┌──

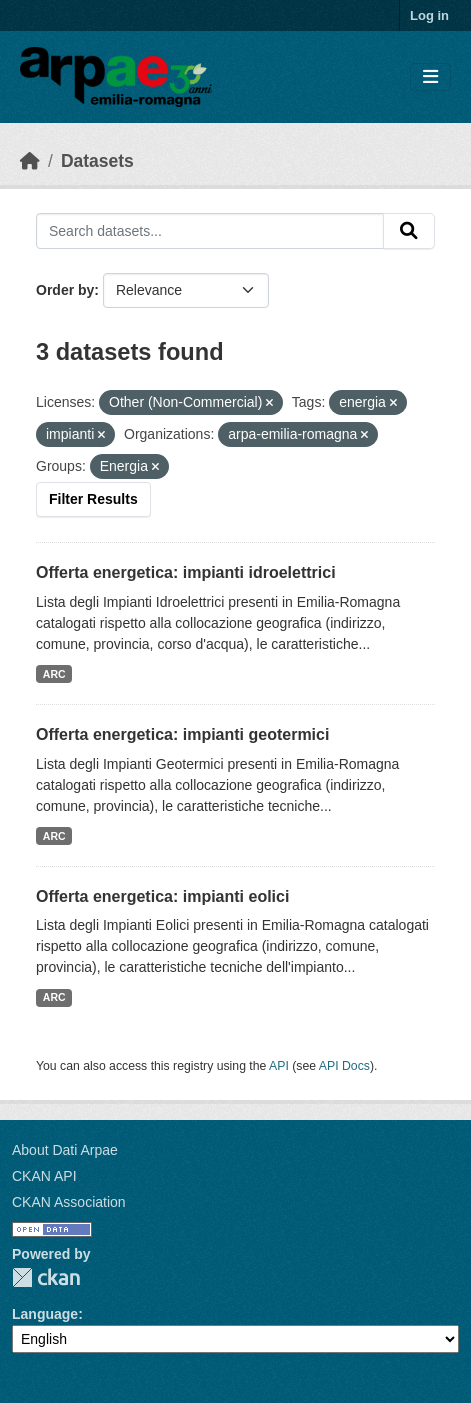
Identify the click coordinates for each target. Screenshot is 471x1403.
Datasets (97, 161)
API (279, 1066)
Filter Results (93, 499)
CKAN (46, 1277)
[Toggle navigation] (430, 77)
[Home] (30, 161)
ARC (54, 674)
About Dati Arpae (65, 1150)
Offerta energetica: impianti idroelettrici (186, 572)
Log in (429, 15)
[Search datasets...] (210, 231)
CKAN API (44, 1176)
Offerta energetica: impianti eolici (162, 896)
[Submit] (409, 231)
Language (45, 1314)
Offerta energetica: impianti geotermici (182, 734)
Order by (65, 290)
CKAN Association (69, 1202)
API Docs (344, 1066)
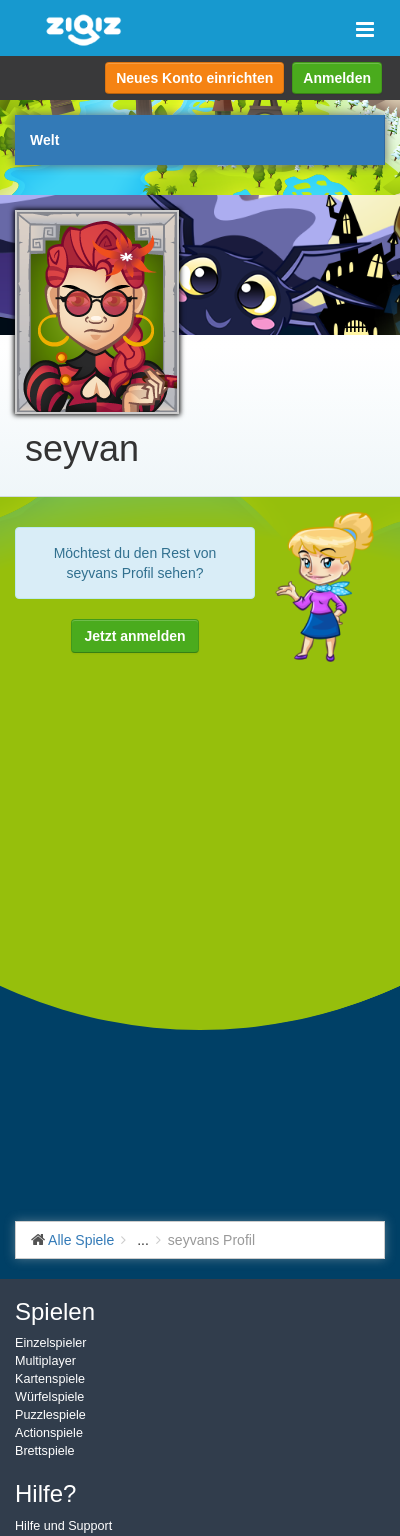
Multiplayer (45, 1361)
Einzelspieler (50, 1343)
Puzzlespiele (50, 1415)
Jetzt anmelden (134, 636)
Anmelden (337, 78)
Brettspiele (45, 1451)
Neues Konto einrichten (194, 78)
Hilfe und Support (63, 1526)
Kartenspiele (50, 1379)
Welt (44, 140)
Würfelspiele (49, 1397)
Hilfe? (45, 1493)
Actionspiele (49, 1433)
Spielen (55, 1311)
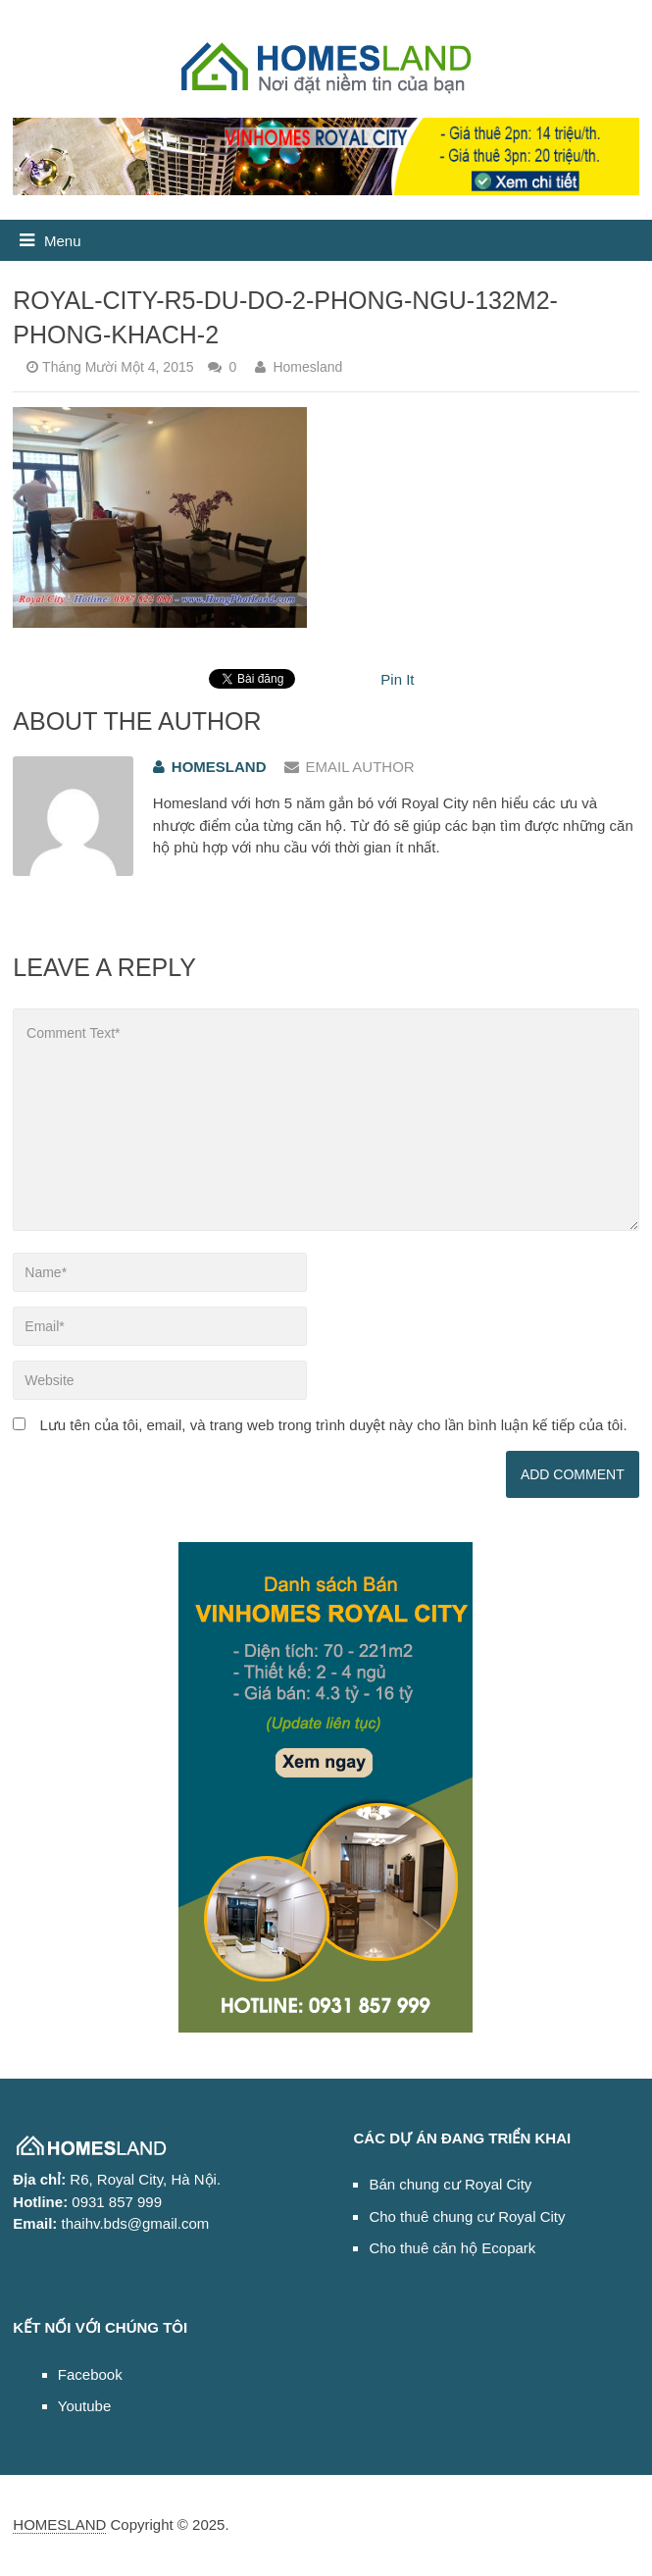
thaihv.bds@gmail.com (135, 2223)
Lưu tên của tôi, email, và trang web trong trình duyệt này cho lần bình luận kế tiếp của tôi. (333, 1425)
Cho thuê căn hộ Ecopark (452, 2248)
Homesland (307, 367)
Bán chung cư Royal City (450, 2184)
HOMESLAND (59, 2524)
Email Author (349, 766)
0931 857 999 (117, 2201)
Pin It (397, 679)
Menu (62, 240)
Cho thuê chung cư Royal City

└──

=== The task ===
Repeat exactly, and only, the entries from the line with "Offerta energetica: impianti eolici" through the line with "thaihv.bds@gmail.com (135, 2223)". Pictures are skipped.

=== Task response ===
Offerta energetica: impianti eolici (162, 896)
[Submit] (409, 231)
Language (45, 1314)
Offerta energetica: impianti geotermici (182, 734)
Order by (65, 290)
CKAN Association (69, 1202)
API Docs (344, 1066)
Multiplayer (45, 1361)
Einzelspieler (50, 1343)
Puzzlespiele (50, 1415)
Jetzt anmelden (134, 636)
Anmelden (337, 78)
Brettspiele (45, 1451)
Neues Konto einrichten (194, 78)
Hilfe und Support (63, 1526)
Kartenspiele (50, 1379)
Welt (44, 140)
Würfelspiele (49, 1397)
Hilfe? (45, 1493)
Actionspiele (49, 1433)
Spielen (55, 1311)
thaihv.bds@gmail.com (135, 2223)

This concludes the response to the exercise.